AfricaFertilizer.org (AFO) – the premier source for fertilizer statistics and information in Africa. It is hosted by IFDC and supported by several partners, key among them being the International Fertilizer Association (IFA), Argus Media, and the Bill & Melinda Gates foundation through Development Gateway under the VIFAA program. Since 2009, AFO has been collecting, processing, and publishing fertilizer production, trade, and consumption statistics for the main fertilizer markets in sub-Saharan Africa. AFO has an extensive network of fertilizer industry players in the main fertilizer trade corridors and maintains key information on the major producers, their production facilities and capacities, importers/suppliers, and various distribution channels.
African Fertilizer and Agribusiness Partnership (AFAP) – an independent non-profit organization founded in 2012 by a partnership of African development organizations. It was built on the work of the Comprehensive Africa Agriculture Development Programme (CAADP), a framework for achieving ambitious agriculture development goals set by African nations and leaders.
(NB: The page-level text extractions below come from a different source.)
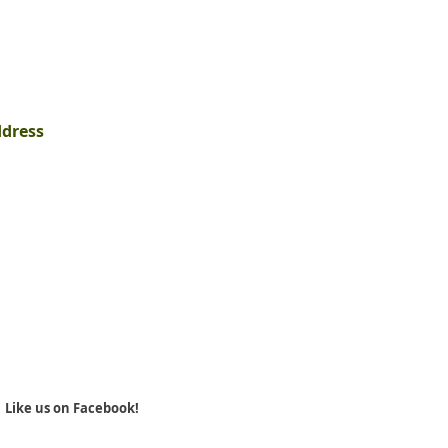
ddress
Like us on Facebook!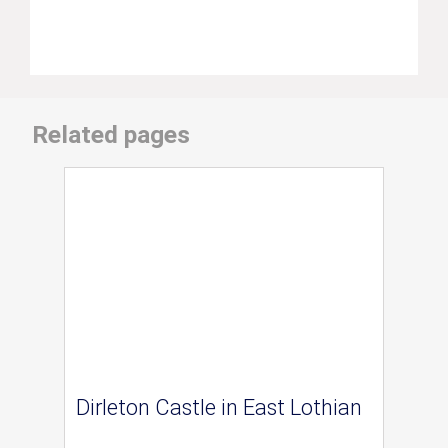
Related pages
Dirleton Castle in East Lothian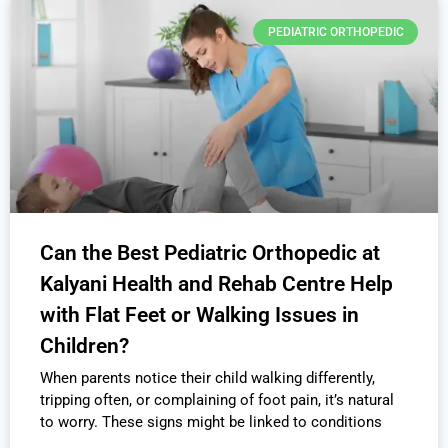
PEDIATRIC ORTHOPEDIC
Can the Best Pediatric Orthopedic at
Kalyani Health and Rehab Centre Help
with Flat Feet or Walking Issues in
Children?
When parents notice their child walking differently,
tripping often, or complaining of foot pain, it’s natural
to worry. These signs might be linked to conditions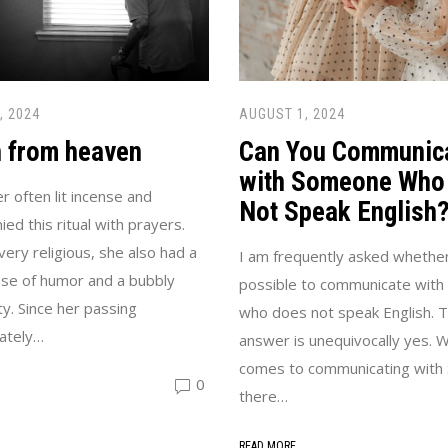
, 2024
AUGUST 1, 2024
n from heaven
Can You Communic
with Someone Who
 often lit incense and
Not Speak English
ed this ritual with prayers.
very religious, she also had a
I am frequently asked whether 
se of humor and a bubbly
possible to communicate wit
ty. Since her passing
who does not speak English. 
ately…
answer is unequivocally yes. W
comes to communicating with S
0
there…
READ MORE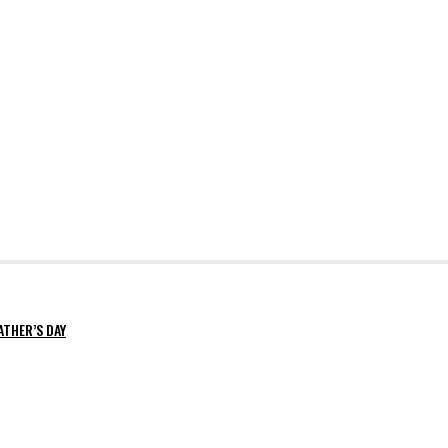
ATHER’S DAY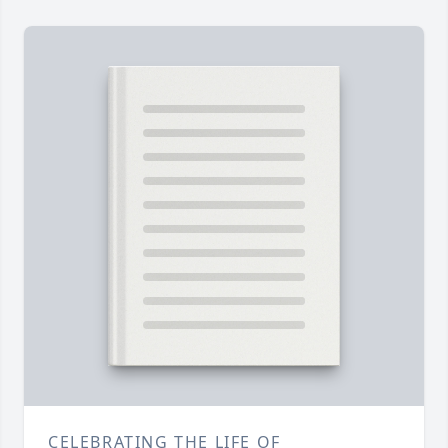
CELEBRATING THE LIFE OF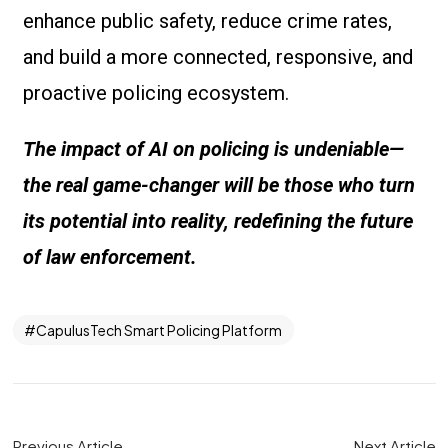
enhance public safety, reduce crime rates,
and build a more connected, responsive, and
proactive policing ecosystem.
The impact of AI on policing is undeniable—
the real game-changer will be those who turn
its potential into reality, redefining the future
of law enforcement.
CapulusTech Smart Policing Platform
Previous Article
Next Article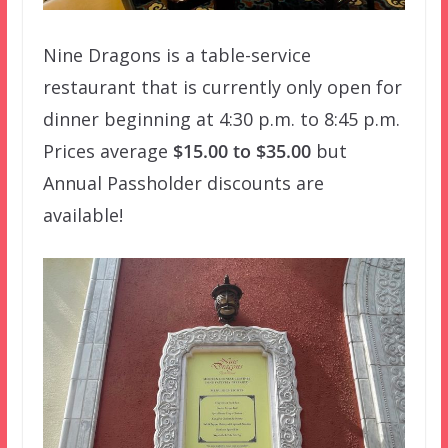
Nine Dragons is a table-service
restaurant that is currently only open for
dinner beginning at 4:30 p.m. to 8:45 p.m.
Prices average
$15.00 to $35.00
but
Annual Passholder discounts are
available!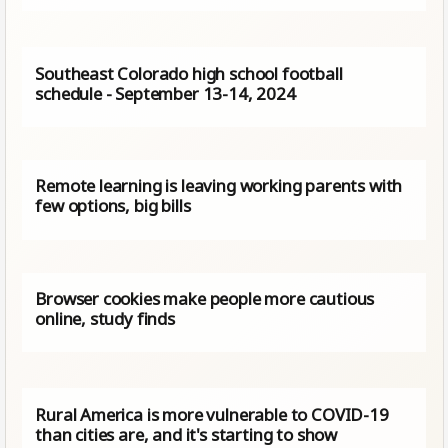
Southeast Colorado high school football
schedule - September 13-14, 2024
Remote learning is leaving working parents with
few options, big bills
Browser cookies make people more cautious
online, study finds
Rural America is more vulnerable to COVID-19
than cities are, and it's starting to show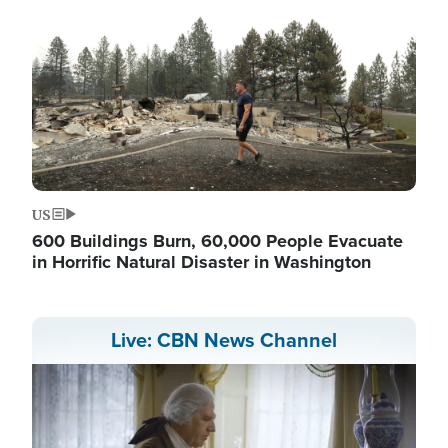
US
600 Buildings Burn, 60,000 People Evacuate
in Horrific Natural Disaster in Washington
Live: CBN News Channel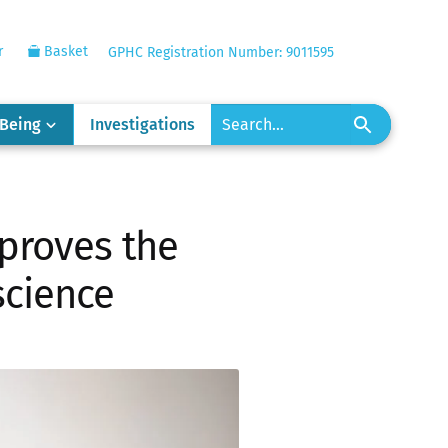
r
Basket
GPHC Registration Number: 9011595
-Being
Investigations
proves the
science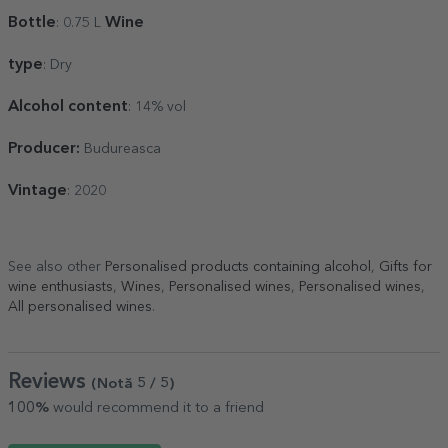
Bottle
Wine
: 0.75 L
type
: Dry
Alcohol content
: 14% vol
Producer:
Budureasca
Vintage
: 2020
See also other
Personalised products containing alcohol
,
Gifts for
wine enthusiasts
,
Wines
,
Personalised wines
,
Personalised wines
,
All personalised wines
.
Reviews
(Notă
5
/ 5
)
100%
would recommend it to a friend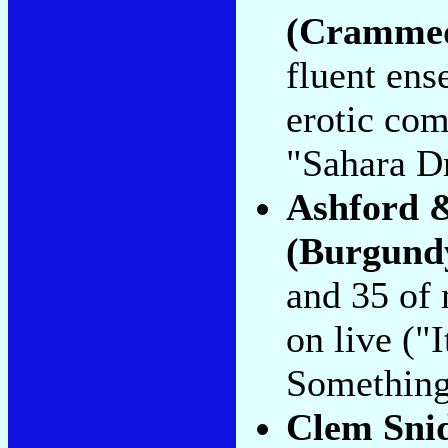
(Crammed
fluent ens
erotic co
"Sahara D
Ashford 
(Burgund
and 35 of 
on live (
Something
Clem Sni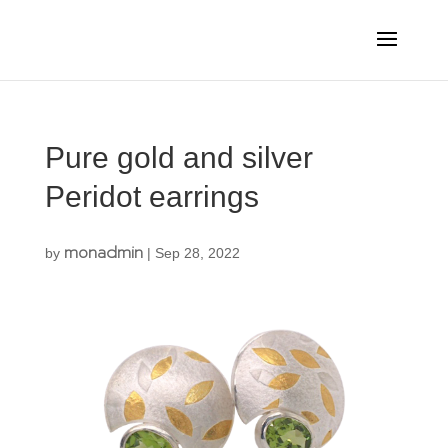
Pure gold and silver
Peridot earrings
monadmin
by
|
Sep 28, 2022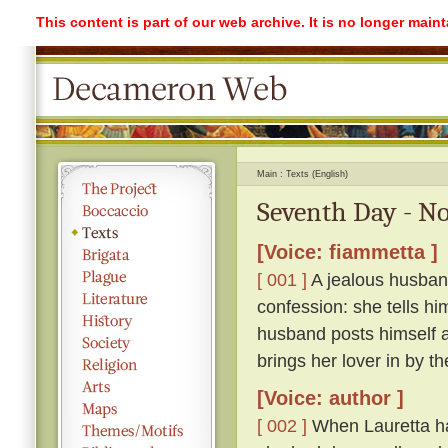
This content is part of our web archive. It is no longer mai
Main
Texts (English)
Seventh Day - No
[Voice: fiammetta ]
[ 001 ]
A jealous husband
confession: she tells hi
husband posts himself a
brings her lover in by th
[Voice: author ]
[ 002 ]
When Lauretta ha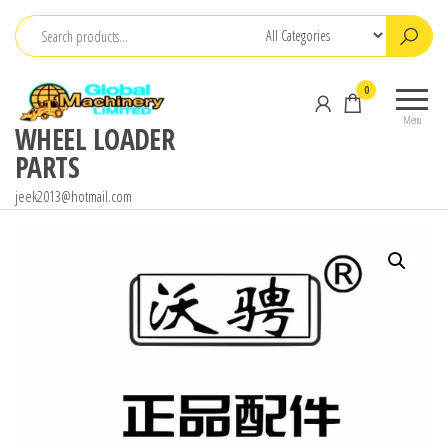
Skip
to
the
0
content
Menu
WHEEL LOADER
PARTS
jeek2013@hotmail.com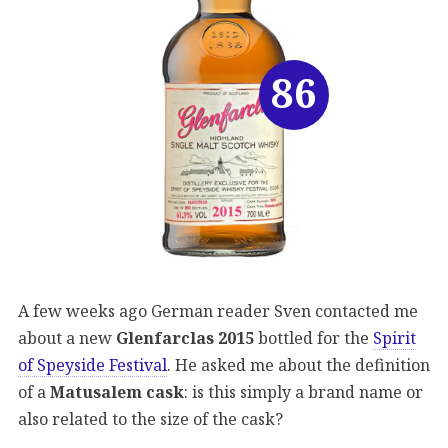
86
A few weeks ago German reader Sven contacted me
about a new
Glenfarclas 2015
bottled for the
Spirit
of Speyside Festival
. He asked me about the definition
of a
Matusalem cask
: is this simply a brand name or
also related to the size of the cask?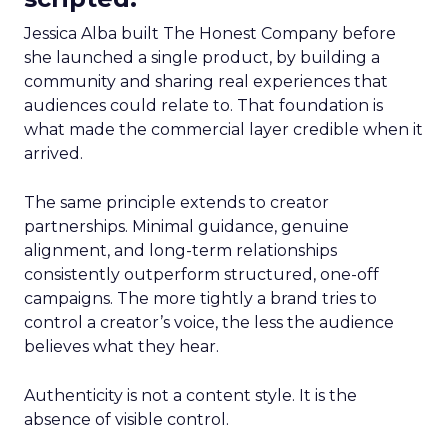
Jessica Alba built The Honest Company before
she launched a single product, by building a
community and sharing real experiences that
audiences could relate to. That foundation is
what made the commercial layer credible when it
arrived.
The same principle extends to creator
partnerships. Minimal guidance, genuine
alignment, and long-term relationships
consistently outperform structured, one-off
campaigns. The more tightly a brand tries to
control a creator’s voice, the less the audience
believes what they hear.
Authenticity is not a content style. It is the
absence of visible control.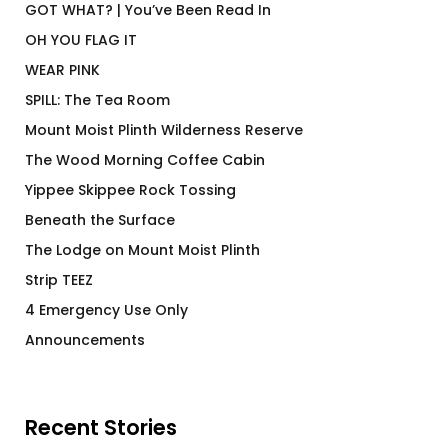
GOT WHAT? | You’ve Been Read In
OH YOU FLAG IT
WEAR PINK
SPILL: The Tea Room
Mount Moist Plinth Wilderness Reserve
The Wood Morning Coffee Cabin
Yippee Skippee Rock Tossing
Beneath the Surface
The Lodge on Mount Moist Plinth
Strip TEEZ
4 Emergency Use Only
Announcements
Recent Stories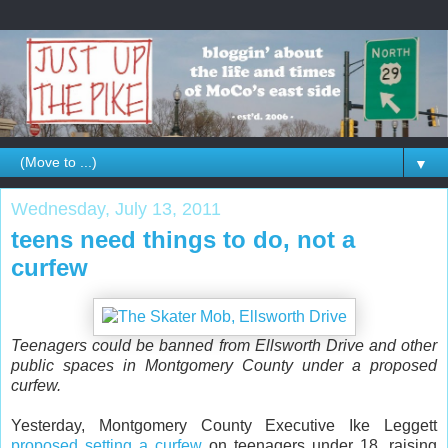
▼
Wednesday, July 13, 2011
teens need things to do, not a
curfew
Teenagers could be banned from Ellsworth Drive and other
public spaces in Montgomery County under a proposed
curfew.
Yesterday, Montgomery County Executive Ike Leggett
proposed setting a curfew
on teenagers under 18, raising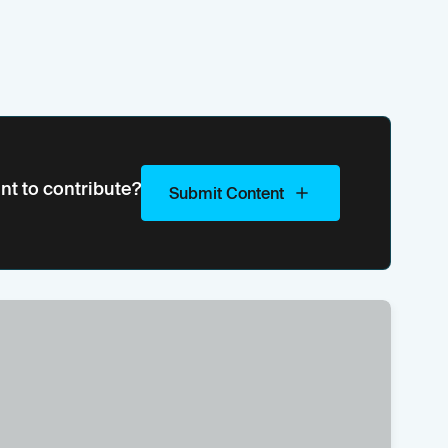
nt to contribute?
Submit Content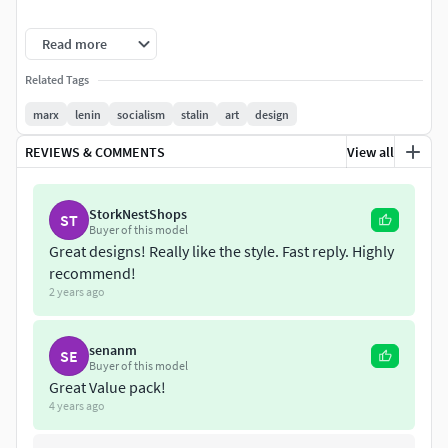
All the models are tested and printed with no problem
Read more
several times. Enjoy
Related Tags
Thanks in advance
marx
lenin
socialism
stalin
art
design
REVIEWS & COMMENTS
View all
StorkNestShops
ST
Buyer of this model
Great designs! Really like the style. Fast reply. Highly
recommend!
2 years ago
senanm
SE
Buyer of this model
Great Value pack!
4 years ago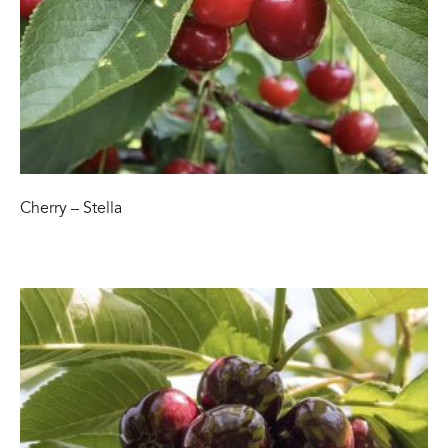
Cherry – Stella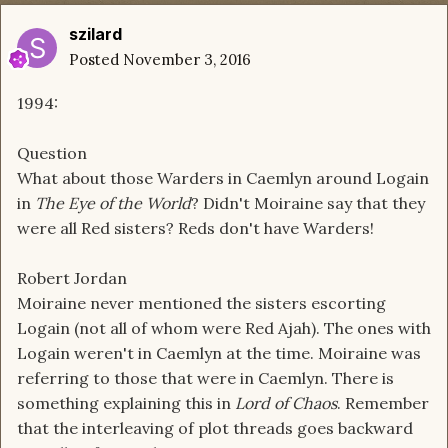
szilard
Posted
November 3, 2016
1994:
Question
What about those Warders in Caemlyn around Logain
in
The Eye of the World
? Didn't Moiraine say that they
were all
Red
sisters? Reds don't have Warders!
Robert Jordan
Moiraine never mentioned the sisters escorting
Logain (not all of whom were
Red
Ajah
). The ones with
Logain weren't in Caemlyn at the time. Moiraine was
referring to those that were in Caemlyn. There is
something explaining this in
Lord of Chaos
. Remember
that the interleaving of plot threads goes backward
AFAP implements sustainable development projects and advises the public sector, private sector clients, non-governmental organizations (NGOs), and donors on policies and market-driven business solutions in the agriculture inputs and agribusiness value chain. AFAP is a technical partner of the Africa Fertilizer Watch.
AFRIQOM – an independent privately held firm that provides market research, analytics, trading intelligence, and consultancy studies, with a focus on African fertilizer markets. By doing so, and being the leaders on the continent, AFRIQOM brings transparency to an opaque market to help and contribute to an Africa Green Revolution. AFRIQOM has recently launched the AFRIQEVENTS program, in partnership with major associations, for conferences around the continent that offer a novel platform to develop the fertilizer consumption rate in Africa.
This blog is a press release jointly written with IFDC and AFO.
VIFAA Going Forward
In November 2022, AfricaFertilizer (AFO), our partner on the Visualizing Insights on Fertilizer for African Agriculture (VIFAA) program, rebranded and launched a new website. This website includes the integration of country-specific VIFAA dashboards, which were previously housed in separate websites. By integrating the country-specific dashboards as well as fertilizer data on trade, production, consumption, and retail prices for 18 countries in sub-Saharan Africa, the new AFO data allows easier comparative analysis across countries and contributes its quota to the advancement of food security throughout Africa.
We have updated the previous country-specific dashboards links to now redirect you to AFO’s new website in order to ensure you are accessing the most up-to-date resources.